Content starts

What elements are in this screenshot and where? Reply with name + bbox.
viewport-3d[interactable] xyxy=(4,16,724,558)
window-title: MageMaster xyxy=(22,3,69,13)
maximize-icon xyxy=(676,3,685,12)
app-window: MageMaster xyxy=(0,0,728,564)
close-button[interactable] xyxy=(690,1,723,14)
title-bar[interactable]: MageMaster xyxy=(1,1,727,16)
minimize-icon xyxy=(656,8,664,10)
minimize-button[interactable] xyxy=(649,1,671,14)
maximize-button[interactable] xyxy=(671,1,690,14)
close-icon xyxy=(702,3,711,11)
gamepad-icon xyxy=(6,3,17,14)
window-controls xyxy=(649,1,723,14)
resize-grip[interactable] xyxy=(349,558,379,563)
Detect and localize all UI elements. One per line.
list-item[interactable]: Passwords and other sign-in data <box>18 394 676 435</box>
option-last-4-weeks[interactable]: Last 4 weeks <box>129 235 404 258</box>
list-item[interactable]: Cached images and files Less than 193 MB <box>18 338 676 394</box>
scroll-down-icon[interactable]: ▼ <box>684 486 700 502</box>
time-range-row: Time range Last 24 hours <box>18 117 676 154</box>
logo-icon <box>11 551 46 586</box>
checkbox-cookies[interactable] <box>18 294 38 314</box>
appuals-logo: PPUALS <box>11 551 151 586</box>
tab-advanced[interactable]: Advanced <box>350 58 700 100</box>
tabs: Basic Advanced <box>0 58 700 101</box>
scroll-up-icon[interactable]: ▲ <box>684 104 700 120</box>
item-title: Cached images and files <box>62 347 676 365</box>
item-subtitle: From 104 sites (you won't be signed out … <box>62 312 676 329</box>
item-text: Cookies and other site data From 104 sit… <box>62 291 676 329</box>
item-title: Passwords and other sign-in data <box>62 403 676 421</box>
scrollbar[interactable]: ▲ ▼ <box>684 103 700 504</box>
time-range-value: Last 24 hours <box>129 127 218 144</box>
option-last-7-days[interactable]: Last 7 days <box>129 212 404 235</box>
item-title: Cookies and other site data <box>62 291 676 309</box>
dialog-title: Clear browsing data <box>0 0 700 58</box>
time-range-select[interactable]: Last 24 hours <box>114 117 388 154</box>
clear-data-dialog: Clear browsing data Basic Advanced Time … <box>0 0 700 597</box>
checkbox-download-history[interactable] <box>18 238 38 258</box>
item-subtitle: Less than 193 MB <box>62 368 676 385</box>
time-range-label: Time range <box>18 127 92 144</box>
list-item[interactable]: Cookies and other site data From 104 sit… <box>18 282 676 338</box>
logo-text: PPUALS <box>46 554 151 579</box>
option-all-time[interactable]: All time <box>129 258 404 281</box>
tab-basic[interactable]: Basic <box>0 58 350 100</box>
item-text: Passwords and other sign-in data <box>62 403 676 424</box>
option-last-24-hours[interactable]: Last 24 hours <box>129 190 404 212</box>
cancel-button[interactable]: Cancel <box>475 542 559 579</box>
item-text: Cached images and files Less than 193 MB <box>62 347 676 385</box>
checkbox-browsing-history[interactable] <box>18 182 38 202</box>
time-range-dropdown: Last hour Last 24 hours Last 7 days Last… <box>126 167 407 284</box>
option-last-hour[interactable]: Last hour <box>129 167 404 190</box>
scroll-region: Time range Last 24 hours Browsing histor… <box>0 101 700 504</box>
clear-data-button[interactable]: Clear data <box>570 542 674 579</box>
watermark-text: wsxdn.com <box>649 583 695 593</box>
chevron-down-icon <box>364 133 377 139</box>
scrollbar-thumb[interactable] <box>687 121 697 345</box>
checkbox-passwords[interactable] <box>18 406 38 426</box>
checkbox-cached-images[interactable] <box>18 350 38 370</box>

Content ends

* What you are asked to do *
All the data must be duplicated exactly, with nothing added or removed.

* Solved exercise *
What elements are in this screenshot and where? Reply with name + bbox.
viewport-3d[interactable] xyxy=(4,16,724,558)
window-title: MageMaster xyxy=(22,3,69,13)
maximize-icon xyxy=(676,3,685,12)
app-window: MageMaster xyxy=(0,0,728,564)
close-button[interactable] xyxy=(690,1,723,14)
title-bar[interactable]: MageMaster xyxy=(1,1,727,16)
minimize-icon xyxy=(656,8,664,10)
minimize-button[interactable] xyxy=(649,1,671,14)
maximize-button[interactable] xyxy=(671,1,690,14)
close-icon xyxy=(702,3,711,11)
gamepad-icon xyxy=(6,3,17,14)
window-controls xyxy=(649,1,723,14)
resize-grip[interactable] xyxy=(349,558,379,563)
Detect and localize all UI elements. One per line.
list-item[interactable]: Passwords and other sign-in data <box>18 394 676 435</box>
option-last-4-weeks[interactable]: Last 4 weeks <box>129 235 404 258</box>
list-item[interactable]: Cached images and files Less than 193 MB <box>18 338 676 394</box>
scroll-down-icon[interactable]: ▼ <box>684 486 700 502</box>
time-range-row: Time range Last 24 hours <box>18 117 676 154</box>
logo-icon <box>11 551 46 586</box>
checkbox-cookies[interactable] <box>18 294 38 314</box>
appuals-logo: PPUALS <box>11 551 151 586</box>
tab-advanced[interactable]: Advanced <box>350 58 700 100</box>
tabs: Basic Advanced <box>0 58 700 101</box>
scroll-up-icon[interactable]: ▲ <box>684 104 700 120</box>
item-title: Cached images and files <box>62 347 676 365</box>
item-subtitle: From 104 sites (you won't be signed out … <box>62 312 676 329</box>
item-text: Cookies and other site data From 104 sit… <box>62 291 676 329</box>
item-title: Passwords and other sign-in data <box>62 403 676 421</box>
scrollbar[interactable]: ▲ ▼ <box>684 103 700 504</box>
time-range-value: Last 24 hours <box>129 127 218 144</box>
option-last-7-days[interactable]: Last 7 days <box>129 212 404 235</box>
item-title: Cookies and other site data <box>62 291 676 309</box>
dialog-title: Clear browsing data <box>0 0 700 58</box>
time-range-select[interactable]: Last 24 hours <box>114 117 388 154</box>
clear-data-dialog: Clear browsing data Basic Advanced Time … <box>0 0 700 597</box>
checkbox-download-history[interactable] <box>18 238 38 258</box>
item-subtitle: Less than 193 MB <box>62 368 676 385</box>
time-range-label: Time range <box>18 127 92 144</box>
list-item[interactable]: Cookies and other site data From 104 sit… <box>18 282 676 338</box>
logo-text: PPUALS <box>46 554 151 579</box>
option-all-time[interactable]: All time <box>129 258 404 281</box>
tab-basic[interactable]: Basic <box>0 58 350 100</box>
item-text: Passwords and other sign-in data <box>62 403 676 424</box>
option-last-24-hours[interactable]: Last 24 hours <box>129 190 404 212</box>
cancel-button[interactable]: Cancel <box>475 542 559 579</box>
item-text: Cached images and files Less than 193 MB <box>62 347 676 385</box>
checkbox-browsing-history[interactable] <box>18 182 38 202</box>
time-range-dropdown: Last hour Last 24 hours Last 7 days Last… <box>126 167 407 284</box>
option-last-hour[interactable]: Last hour <box>129 167 404 190</box>
scroll-region: Time range Last 24 hours Browsing histor… <box>0 101 700 504</box>
clear-data-button[interactable]: Clear data <box>570 542 674 579</box>
watermark-text: wsxdn.com <box>649 583 695 593</box>
chevron-down-icon <box>364 133 377 139</box>
scrollbar-thumb[interactable] <box>687 121 697 345</box>
checkbox-passwords[interactable] <box>18 406 38 426</box>
checkbox-cached-images[interactable] <box>18 350 38 370</box>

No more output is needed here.